I’m indebted to Sheridan Morley’s biographical revue Noel and Gertie for that Campbell quote in the previous paragraph, but not for much else. Morley has hit upon a notion that sounds better than it plays: using Coward’s words and music to illuminate the author’s lifelong friendship with a woman he says he adored, “but not that way.” The trouble is, the two didn’t actually work together much, so the evening is really just an excuse—and a rather cumbersome one, at that—to trot out Coward material that can be seen to better advantage elsewhere.

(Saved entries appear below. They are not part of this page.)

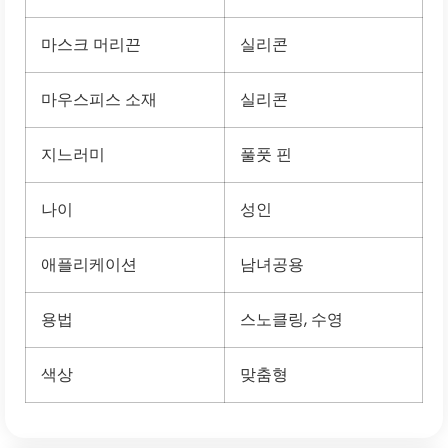
마스크 머리끈
실리콘
마우스피스 소재
실리콘
지느러미
풀풋 핀
나이
성인
애플리케이션
남녀공용
용법
스노클링, 수영
색상
맞춤형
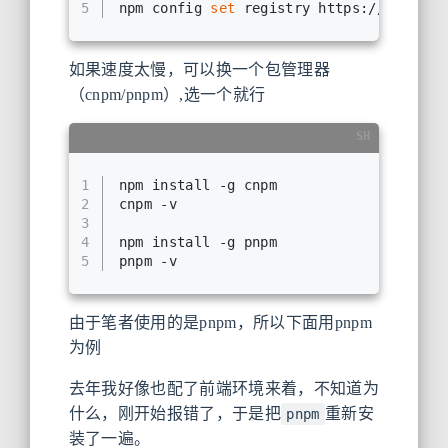
5
npm config 
set
 registry https://registr
如果速度太慢，可以换一个包管理器
（cnpm/pnpm）,选一个就行
SH
1
npm install -g cnpm 
2
cnpm -v
3
4
npm install -g pnpm
5
pnpm -v
由于笔者使用的是pnpm，所以下面用pnpm
为例
去年我好像也配了前端环境来着，不知道为
什么，刚开始报错了，于是把
重新安
pnpm
装了一遍。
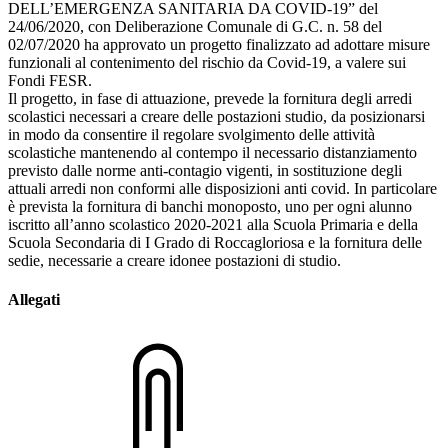
DELL’EMERGENZA SANITARIA DA COVID-19” del
24/06/2020, con Deliberazione Comunale di G.C. n. 58 del
02/07/2020 ha approvato un progetto finalizzato ad adottare misure
funzionali al contenimento del rischio da Covid-19, a valere sui
Fondi FESR.
Il progetto, in fase di attuazione, prevede la fornitura degli arredi
scolastici necessari a creare delle postazioni studio, da posizionarsi
in modo da consentire il regolare svolgimento delle attività
scolastiche mantenendo al contempo il necessario distanziamento
previsto dalle norme anti-contagio vigenti, in sostituzione degli
attuali arredi non conformi alle disposizioni anti covid. In particolare
è prevista la fornitura di banchi monoposto, uno per ogni alunno
iscritto all’anno scolastico 2020-2021 alla Scuola Primaria e della
Scuola Secondaria di I Grado di Roccagloriosa e la fornitura delle
sedie, necessarie a creare idonee postazioni di studio.
Allegati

The celebrated author met Lawrence when both were in their early teens, and their ascent to theatrical superstardom in the ’20s and ’30s was indeed remarkable. Lawrence co-starred with Coward in two of his biggest hits (Private Lives and To-Night at 8:30, a collection of nine one-act playlets that premiered six years later), both of which were written specifically with her talents in mind. She also sang Coward songs when she headlined various musical revues, though not necessarily the songs she sings in Noel and Gertie, since at least one (“Sail Away”) was written several years after her death.
Sometimes—as when snippets of Still Life (the To-Night at 8:30 sketch that served as the basis for the movie Brief Encounter) are used to illustrate the tension between two close, but not physically passionate, friends—the show’s premise works like a charm. Other times, Morley’s prose shows the strain of shoehorning material into places it doesn’t fit chronologically (“years earlier, Noel had written the song which perfectly summed up…”), or for that matter, even logically.
The production isn’t helped by overloud musical accompaniment that forces Scott Morgan and Peggy Yates—performers who have proven quite capable of nuance under other circumstances—to shout many of their lines and lyrics. Yates can sing with both a bell-like purity and a brassy authority, neither of which has much to do with Lawrence (most familiar to modern audiences as Anna in The King and I). Still, her voice is rewarding in its own right. And when Daniel Sticco’s piano quiets enough to allow him to throw away a line, Morgan throws them away fetchingly. The cast has been directed to push and push by David Jackson, but their work is still subtle enough that, backed by Carl F. Gudenius’ deco panels, it has a period flair. It won’t make anyone forget Oh Coward! or Cowardly Custard, two better revues that celebrate the genius of this man who had “a talent to amuse,” but it’ll get you through the evening. Sigh.